B : L’armement maritime
« Il permet de viser des marchés que leurs transporteurs habituels du Nord de l’Europe ne fréquentent pas Dès les années 1720, les registres de l’amirauté de Sète enregistrent des prises de participations Fraissinet sur de nombreux bâtiments (2)».

C : Le négoce de produits complémentaires trafiqués sur tout le bassin occidental de la Méditerranée : céréales, bois, cercles de futailles, laines et draperies.

Un bilan établi en 1763 montre l’étendue des activités de l’entreprise : « Derrière la Hollande, où se rencontre son principal créancier, se trouvent Hambourg et Saint-Pétersbourg. L’Espagne, l’Italie (Gène), le Ponant (Rouen Dunkerque), la Méditerranée orientale (Le Caire), le Midi de la France (Marseille, Toulouse, Bordeaux), et enfin Genève, ne viennent que bien plus loin pour le montant de leurs engagements (2). »

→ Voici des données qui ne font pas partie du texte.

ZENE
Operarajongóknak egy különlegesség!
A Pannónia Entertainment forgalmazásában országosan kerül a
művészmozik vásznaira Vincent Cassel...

La plupart des faillites Fraissinet entre 1730 et 1770 sont liées à un état de guerre. Notons que les Anglais occupent Sète deux jours en 1710 mais en sont chassés par le duc de Noailles.

Vie familiale

Antoine épouse le 1er mars 1718 à Montpellier, Notre-Dame-des Tables, Jeanne Boichon (1692-1782) – ou Boischon – fille d’un Maître fourbisseur, c’est-à-dire un spécialiste de l’entretien des armes (3).

Ils auront huit enfants:
1) Antoine Isaac né en 1719
2) Jean 1720-1790
3) Isaac 1721
4) Barthélémy
5) Marc III (1732-1801) qui prend la succession de son père à Sète
6) Marie Constance (1733-1801) épouse Jean David Baux en affaire avec son frère Jean à Marseille.
7) Marie
8) une fille morte en bas âge

Il décède le 31 octobre 1760 à Montpellier est est inhumé le 3 novembre

Les dates sont moins précises pour Jean Isaac (4) et (6). Il se marie deux fois, la première, en 1722, à Ganges (34), avec Anne Gervais, dont :
1) Thérèse Marguerite ( 1723-1778)
2) Marc

La deuxième, à Montpellier, le 27 mars 1727, avec Marie Tesses, fille de Pierre Tesses, notaire, dont :
3) Typhaine Marie (1731-?)
4) Pierre
5) Isaac V

et meurt en 1749 à Montpellier.

Un quai Fraissinet a longtemps existé à Sète. La carte postale ci-dessous montre bien l’activité de négoce du vin qui s’y déroule.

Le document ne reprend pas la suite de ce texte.